The ice cream mix is just like the stuff you'd whip up in the kitchen, but this ice cream is frozen in a matter of seconds with liquid nitrogen.
The tradition began years ago when a research group headed by Department Chair Gary Rice came up with the idea. He and his students discussed possibilities, looked online for recipes and gave birth to a tradition.
"More and more people got involved," Rice said. "So the next year each lab took a week. Every year it gets better and better." The early days were guided by an experimental ethos that didn't always turn out good ice cream. Rice recalled a rutabaga sorbet and some disappointing efforts involving Captain Crunch. His favorite flavor over the years? Chocolate mint, made with crumbled mint Oreos.
When Professor Lisa Landino's lab has ice cream duty the scene resembles the opening of Shakespeare's Macbeth--three female students take the place of witches and big bowls of milky liquid stand in for cauldrons. One student crumbles pieces of shortcake into a mix already laced with bobbing strawberries. The other flavors of the week are cinnamon and chocolate-peanut butter.
Landino arrives and takes a student down the hall to fill a dewar with liquid nitrogen. (Dewars are essentially lab-grade thermos bottles that come in all sizes.) The two chemists share a pair of insulated gauntlets, because the liquid nitrogen whistling into the dewar is well below -300 degrees Fahrenheit.
One extra benefit of lab-made ice cream: younger students become comfortable handling cryogenic materials. Liquid nitrogen is an everyday staple in labs, with a vast range of non-dairy applications. Nitrogen in itself is not scary stuff--but in liquid form it can give you frostbite pretty quickly.
Back in the lab the dewar is uncorked and liquid nitrogen is poured directly into the strawberry shortcake mix. The nitrogen immediately begins to boil, absorbing heat from the ice cream mix, which solidifies as it freezes. This is time for collaborative lab technique: one person pours, slowly; a second stirs, rapidly. Thick, cold vapor spills over the bowl's rim and rolls across the table. The MacBeth resemblance is renewed.
Each summer around 50 students, graduate and undergrad, are working in chemistry. Add faculty, staff and visitors and three big bowls of ice cream can disappear almost as quickly as boiling nitrogen vapor.

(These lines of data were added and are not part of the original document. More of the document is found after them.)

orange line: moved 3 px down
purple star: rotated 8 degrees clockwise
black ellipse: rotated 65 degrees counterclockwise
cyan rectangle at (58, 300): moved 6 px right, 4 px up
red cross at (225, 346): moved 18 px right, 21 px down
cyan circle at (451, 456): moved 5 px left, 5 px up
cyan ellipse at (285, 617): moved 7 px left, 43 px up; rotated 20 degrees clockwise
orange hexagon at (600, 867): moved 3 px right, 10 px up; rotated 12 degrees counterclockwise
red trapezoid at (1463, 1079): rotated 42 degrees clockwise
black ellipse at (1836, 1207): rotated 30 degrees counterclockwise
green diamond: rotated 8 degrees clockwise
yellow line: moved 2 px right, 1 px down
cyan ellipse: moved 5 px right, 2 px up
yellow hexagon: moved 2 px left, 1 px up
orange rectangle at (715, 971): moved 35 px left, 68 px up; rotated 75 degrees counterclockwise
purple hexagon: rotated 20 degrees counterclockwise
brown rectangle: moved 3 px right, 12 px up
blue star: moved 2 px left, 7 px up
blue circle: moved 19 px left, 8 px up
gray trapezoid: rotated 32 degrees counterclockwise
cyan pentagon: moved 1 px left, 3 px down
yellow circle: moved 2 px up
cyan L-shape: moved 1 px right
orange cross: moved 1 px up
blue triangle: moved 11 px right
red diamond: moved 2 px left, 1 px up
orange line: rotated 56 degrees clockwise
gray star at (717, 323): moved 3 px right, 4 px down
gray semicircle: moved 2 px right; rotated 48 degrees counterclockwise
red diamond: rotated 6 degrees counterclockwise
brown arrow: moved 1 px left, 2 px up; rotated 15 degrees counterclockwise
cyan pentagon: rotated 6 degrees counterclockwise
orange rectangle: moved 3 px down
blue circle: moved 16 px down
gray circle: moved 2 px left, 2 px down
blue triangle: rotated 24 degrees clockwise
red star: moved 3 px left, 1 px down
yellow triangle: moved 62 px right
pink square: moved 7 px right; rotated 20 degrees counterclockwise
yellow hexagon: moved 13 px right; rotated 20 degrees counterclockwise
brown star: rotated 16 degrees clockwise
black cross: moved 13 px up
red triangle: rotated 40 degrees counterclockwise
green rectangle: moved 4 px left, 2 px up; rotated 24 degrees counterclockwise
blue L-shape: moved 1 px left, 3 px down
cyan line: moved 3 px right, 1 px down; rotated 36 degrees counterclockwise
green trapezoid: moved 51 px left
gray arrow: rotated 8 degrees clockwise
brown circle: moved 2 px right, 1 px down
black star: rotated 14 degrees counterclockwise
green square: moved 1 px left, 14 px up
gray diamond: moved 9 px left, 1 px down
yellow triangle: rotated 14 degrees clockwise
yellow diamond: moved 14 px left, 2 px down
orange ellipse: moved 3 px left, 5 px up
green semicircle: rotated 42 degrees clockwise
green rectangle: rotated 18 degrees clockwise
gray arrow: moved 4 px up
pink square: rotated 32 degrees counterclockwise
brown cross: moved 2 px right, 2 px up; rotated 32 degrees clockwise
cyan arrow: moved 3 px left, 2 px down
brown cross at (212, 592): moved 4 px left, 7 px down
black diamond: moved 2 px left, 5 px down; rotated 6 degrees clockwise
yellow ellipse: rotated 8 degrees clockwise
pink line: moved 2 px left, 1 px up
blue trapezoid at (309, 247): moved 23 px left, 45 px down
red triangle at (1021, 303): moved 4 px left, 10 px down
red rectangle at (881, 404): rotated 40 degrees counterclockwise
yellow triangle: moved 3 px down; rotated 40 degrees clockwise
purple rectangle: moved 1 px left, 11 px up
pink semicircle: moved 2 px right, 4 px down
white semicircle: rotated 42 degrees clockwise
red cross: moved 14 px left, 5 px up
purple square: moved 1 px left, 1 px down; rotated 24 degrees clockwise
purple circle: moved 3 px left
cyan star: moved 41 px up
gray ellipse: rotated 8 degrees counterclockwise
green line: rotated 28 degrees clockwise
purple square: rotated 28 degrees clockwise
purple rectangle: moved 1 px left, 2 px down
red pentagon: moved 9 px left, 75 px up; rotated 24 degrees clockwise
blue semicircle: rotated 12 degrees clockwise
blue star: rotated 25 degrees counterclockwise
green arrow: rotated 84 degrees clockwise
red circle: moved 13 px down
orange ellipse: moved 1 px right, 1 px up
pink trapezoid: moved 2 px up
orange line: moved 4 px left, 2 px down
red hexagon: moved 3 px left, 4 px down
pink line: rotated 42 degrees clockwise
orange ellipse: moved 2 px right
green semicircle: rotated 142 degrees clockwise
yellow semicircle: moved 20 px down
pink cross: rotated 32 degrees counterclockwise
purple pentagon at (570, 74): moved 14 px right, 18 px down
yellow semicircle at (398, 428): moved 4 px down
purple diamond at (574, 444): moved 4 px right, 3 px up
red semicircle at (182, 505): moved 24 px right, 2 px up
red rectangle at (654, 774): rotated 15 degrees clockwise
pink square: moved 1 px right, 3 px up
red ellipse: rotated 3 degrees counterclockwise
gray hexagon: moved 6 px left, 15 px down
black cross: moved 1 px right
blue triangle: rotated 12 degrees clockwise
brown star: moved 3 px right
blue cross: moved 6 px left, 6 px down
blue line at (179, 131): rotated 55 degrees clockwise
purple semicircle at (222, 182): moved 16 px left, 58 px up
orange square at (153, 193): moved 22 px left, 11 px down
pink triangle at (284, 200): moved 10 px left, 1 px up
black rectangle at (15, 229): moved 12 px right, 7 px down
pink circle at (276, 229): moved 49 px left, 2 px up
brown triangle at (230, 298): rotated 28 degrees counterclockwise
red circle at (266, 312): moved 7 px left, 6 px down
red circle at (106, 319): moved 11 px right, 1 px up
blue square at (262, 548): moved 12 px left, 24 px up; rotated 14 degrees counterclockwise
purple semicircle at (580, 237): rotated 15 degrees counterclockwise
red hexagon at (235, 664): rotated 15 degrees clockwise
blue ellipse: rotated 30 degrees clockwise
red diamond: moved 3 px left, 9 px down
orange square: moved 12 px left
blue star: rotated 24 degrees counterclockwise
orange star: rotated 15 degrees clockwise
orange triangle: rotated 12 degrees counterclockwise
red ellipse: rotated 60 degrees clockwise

"We're all part of one big chemistry family," Landino says to the swelling group of faculty and students who watch her nudge errant bits back into the smoking bowl. "So it doesn't matter if I get my fingers in it."
The eating and socializing is over almost as quickly as the ice cream is made. Everyone goes back to their labs, a few licking their spoons. These are busy chemists, so there's no time to wait for ice cream to harden, or to linger over a cup of delicious lab-made strawberry shortcake.